The ECO trials have been described in detail elsewhere [7, 8], but in brief, participants were recruited from 98 general practices in England, using GP records to identify people with eczema who had obtained a prescription for eczema treatment in the past 12 months. Participants had a POEM score ≥ 5 (indicating mild to severe eczema but excluding those with very mild or inactive eczema to avoid floor effects). In Trial 1, participants were included if they were either a parent or carer of a child aged 0–12 years and in Trial 2, if they were aged 13–25 years. Participants were randomly assigned (1:1) to one of two groups (online intervention with usual care or usual care alone).

Interventions

Usual care group

Participants randomized to the usual care group continued to receive their usual medical advice and prescriptions for eczema. They were able to seek online support for their eczema and were recommended to use a standard informational website (National Eczema Society. https://eczema.org/).
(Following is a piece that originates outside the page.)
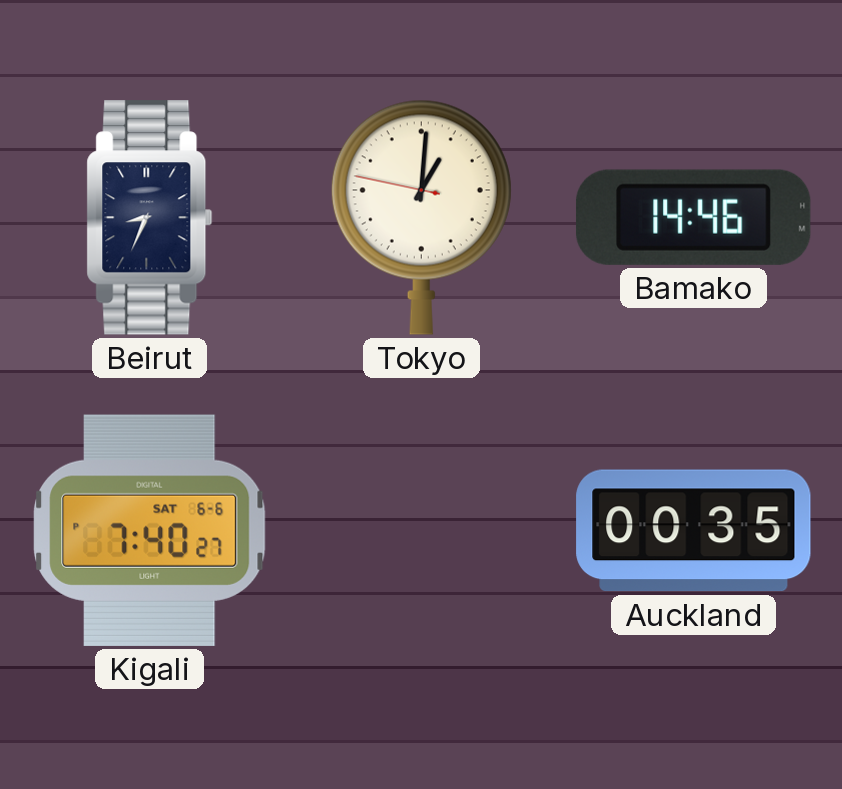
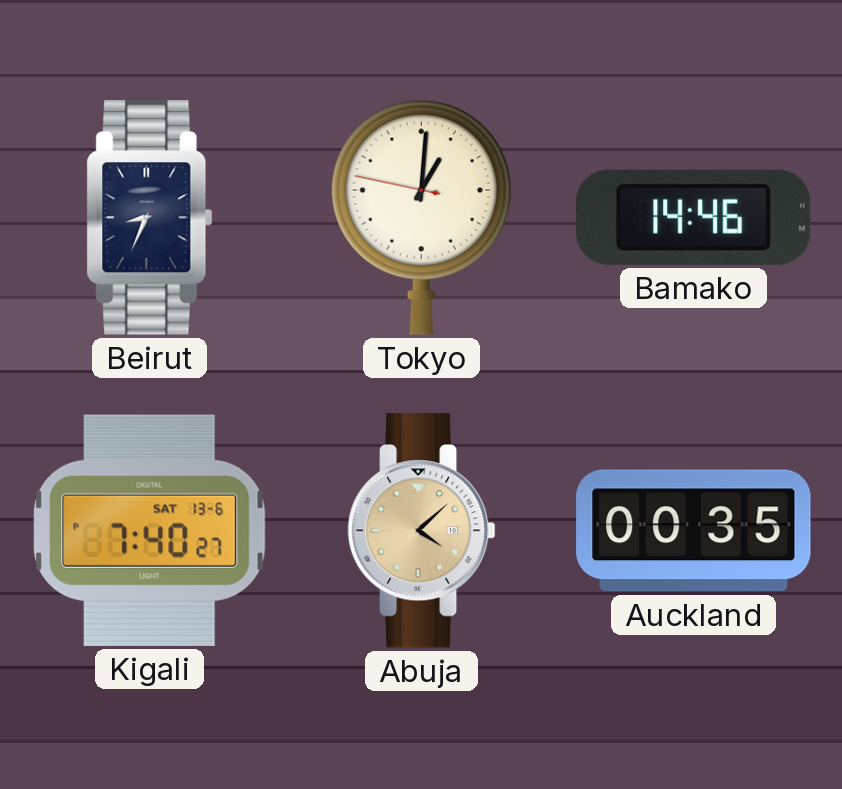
Kigali date: SAT 6-6 -> SAT 13-6
Abuja: none -> 4:08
They did not have access to the intervention (website) during their participation in the trial but were given access on completion of the 12-month follow-up period.

Intervention plus usual care group

Intervention participants received usual care as described above plus signposting to the online behavioral intervention. Minimum engagement with the intervention was defined as the completion of core material on getting control (flare control creams) and keeping control (use of emollients). Interventions are described fully in the development papers [14, 15].

Resource use and costs

In line with the chosen perspective, the base case captures the ongoing intervention costs to the NHS and the participant’s wider use of the NHS (primary and secondary health care visits and prescriptions) as related to eczema.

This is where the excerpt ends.